TV3, the market-leading channel with 60 per cent share of TV advertising, increased its ratecard prices this month between 10 to 15 per cent - a "dramatic increase", according to a media buyer for one of Malaysia's largest TV advertisers.
Clients, meanwhile, have appealed to TV3 for a rate freeze until June. The media owner has stated that the hike is to cover rising content costs.
However, buyers argue this is a "sugar coated reason" — TV3's programming, they say, hasn't noticeably improved.
Media Prima's creative marketing group general manager Navonil Roy said: "We have not significantly changed the ratecard for 10 years, and it's long overdue. Programming costs have risen by between 10 to 15 per cent year-on-year, and that cost has never before been passed on to advertisers."
The move is said to be part of efforts to bring TV3's ratecard up-to-date and in line with those of its sister stations.
"There have been tweaks to the ratecard over the years, but it needed to be completely restructured,"explained Roy.
Little of TV3's remuneration system has changed since the channel launched in 1983, Roy said, while other new channels have benefited from "starting from scratch". Higher-rating shows will now be priced higher than less popular programming with the introduction of a tiered model for advertisers.

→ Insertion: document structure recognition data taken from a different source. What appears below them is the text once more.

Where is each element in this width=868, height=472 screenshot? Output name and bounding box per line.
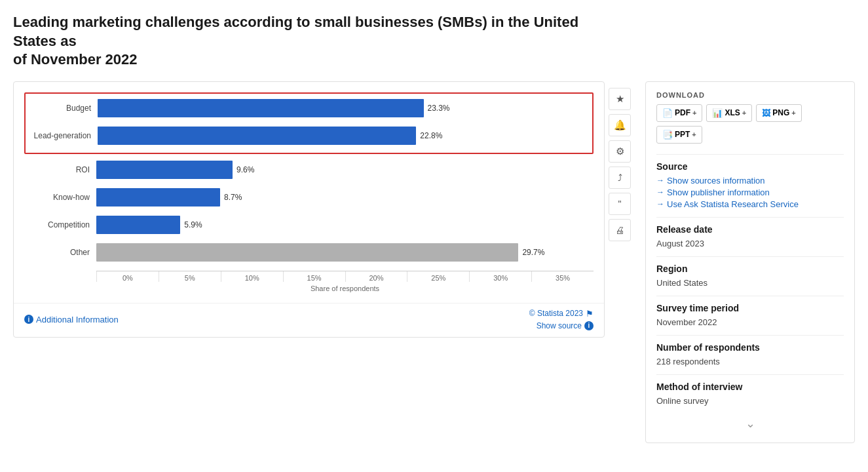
x-axis: 0% 5% 10% 15% 20% 25% 30% 35% (96, 271, 594, 282)
region-section: Region United States (656, 264, 844, 288)
download-section: DOWNLOAD 📄 PDF + 📊 XLS + 🖼 PNG + (656, 91, 844, 144)
bar-value-competition: 5.9% (184, 220, 202, 229)
method-section: Method of interview Online survey (656, 382, 844, 406)
info-icon: i (24, 315, 33, 324)
bar-value-lead-generation: 22.8% (420, 131, 442, 140)
bar-row-competition: Competition 5.9% (24, 216, 594, 234)
divider-5 (656, 335, 844, 336)
bar-label-budget: Budget (26, 104, 98, 113)
x-axis-label: Share of respondents (96, 285, 594, 292)
bar-value-knowhow: 8.7% (224, 193, 242, 202)
respondents-title: Number of respondents (656, 342, 844, 353)
bar-label-knowhow: Know-how (24, 193, 96, 202)
xls-icon: 📊 (712, 108, 723, 118)
bar-knowhow (96, 188, 220, 206)
divider-3 (656, 256, 844, 257)
ppt-label: PPT (675, 130, 690, 139)
bar-row-budget: Budget 23.3% (26, 99, 587, 117)
bar-container-budget: 23.3% (98, 99, 587, 117)
method-title: Method of interview (656, 382, 844, 392)
download-png-button[interactable]: 🖼 PNG + (756, 104, 801, 122)
source-title: Source (656, 161, 844, 172)
show-source-button[interactable]: Show source i (537, 321, 594, 330)
bar-label-competition: Competition (24, 220, 96, 229)
bar-row-lead-generation: Lead-generation 22.8% (26, 127, 587, 145)
region-value: United States (656, 278, 844, 288)
bar-competition (96, 216, 180, 234)
bar-lead-generation (98, 127, 416, 145)
ppt-plus: + (692, 130, 696, 138)
chart-inner: Budget 23.3% Lead-generation 22.8% (14, 82, 604, 298)
png-plus: + (791, 109, 795, 117)
png-icon: 🖼 (762, 108, 770, 118)
survey-time-title: Survey time period (656, 303, 844, 313)
ask-statista-link[interactable]: Use Ask Statista Research Service (656, 199, 844, 209)
bar-label-lead-generation: Lead-generation (26, 131, 98, 140)
flag-icon: ⚑ (586, 309, 594, 319)
respondents-value: 218 respondents (656, 357, 844, 366)
bar-label-other: Other (24, 248, 96, 257)
x-tick-20: 20% (345, 271, 407, 282)
x-tick-10: 10% (221, 271, 283, 282)
right-panel: DOWNLOAD 📄 PDF + 📊 XLS + 🖼 PNG + (645, 81, 855, 443)
x-tick-30: 30% (469, 271, 531, 282)
bar-row-knowhow: Know-how 8.7% (24, 188, 594, 206)
bar-other (96, 243, 518, 262)
method-value: Online survey (656, 396, 844, 406)
source-section: Source Show sources information Show pub… (656, 161, 844, 209)
release-date-value: August 2023 (656, 239, 844, 248)
bar-label-roi: ROI (24, 165, 96, 174)
ppt-icon: 📑 (662, 130, 673, 140)
additional-info-button[interactable]: i Additional Information (24, 315, 119, 324)
print-button[interactable]: 🖨 (609, 219, 631, 241)
show-publisher-info-link[interactable]: Show publisher information (656, 187, 844, 197)
bar-container-competition: 5.9% (96, 216, 594, 234)
download-buttons: 📄 PDF + 📊 XLS + 🖼 PNG + 📑 PPT + (656, 104, 844, 144)
pdf-plus: + (692, 109, 696, 117)
highlighted-bars-box: Budget 23.3% Lead-generation 22.8% (24, 92, 594, 154)
bar-value-other: 29.7% (522, 248, 544, 257)
divider-6 (656, 374, 844, 375)
region-title: Region (656, 264, 844, 274)
bar-budget (98, 99, 424, 117)
xls-label: XLS (725, 108, 740, 117)
download-xls-button[interactable]: 📊 XLS + (706, 104, 752, 122)
share-icon: ⤴ (618, 172, 622, 183)
x-tick-35: 35% (531, 271, 594, 282)
main-layout: Budget 23.3% Lead-generation 22.8% (13, 81, 855, 443)
survey-time-value: November 2022 (656, 317, 844, 327)
bell-button[interactable]: 🔔 (609, 114, 631, 136)
x-tick-5: 5% (159, 271, 221, 282)
bar-row-other: Other 29.7% (24, 243, 594, 262)
xls-plus: + (742, 109, 746, 117)
bar-roi (96, 161, 233, 179)
scroll-indicator: ⌄ (656, 414, 844, 433)
respondents-section: Number of respondents 218 respondents (656, 342, 844, 366)
download-ppt-button[interactable]: 📑 PPT + (656, 126, 702, 144)
x-tick-25: 25% (407, 271, 469, 282)
download-pdf-button[interactable]: 📄 PDF + (656, 104, 702, 122)
bar-container-roi: 9.6% (96, 161, 594, 179)
star-button[interactable]: ★ (609, 88, 631, 110)
share-button[interactable]: ⤴ (609, 167, 631, 189)
chart-footer: i Additional Information © Statista 2023… (14, 303, 604, 337)
x-tick-0: 0% (96, 271, 159, 282)
bar-row-roi: ROI 9.6% (24, 161, 594, 179)
divider-1 (656, 154, 844, 155)
download-label: DOWNLOAD (656, 91, 844, 99)
png-label: PNG (772, 108, 789, 117)
gear-button[interactable]: ⚙ (609, 140, 631, 163)
show-sources-info-link[interactable]: Show sources information (656, 176, 844, 186)
bar-container-lead-generation: 22.8% (98, 127, 587, 145)
side-toolbar: ★ 🔔 ⚙ ⤴ " 🖨 (605, 81, 635, 338)
statista-copyright: © Statista 2023 ⚑ (529, 309, 594, 319)
bar-value-budget: 23.3% (428, 104, 450, 113)
quote-button[interactable]: " (609, 193, 631, 215)
source-info-icon: i (584, 321, 594, 330)
divider-2 (656, 217, 844, 218)
bell-icon: 🔔 (614, 119, 626, 131)
pdf-label: PDF (675, 108, 690, 117)
release-date-title: Release date (656, 224, 844, 235)
print-icon: 🖨 (615, 225, 624, 235)
bar-container-knowhow: 8.7% (96, 188, 594, 206)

Media buyers concede that TV cost inflation for advertisers has typically lagged behind print, Malaysia's dominant medium, which tends to increase ratecard prices by an average of five per cent every year. But Media Prima's price hike "smacks of monopolistic behaviour", says one media buyer, who fears similar increases could follow at Media Prima's other stations.
TV3 is the largest of Malaysia's private free-to-air channels, all of which are owned by Media Prima. The company also owns 8TV, ntv7 and TV9.
Radio stations Fly FM, Hot FM and New Straits Times Press are also Media Prima-owned, and the giant boosted its outdoor advertising assets in November last year with the acquisition of UPD and The Right Channel.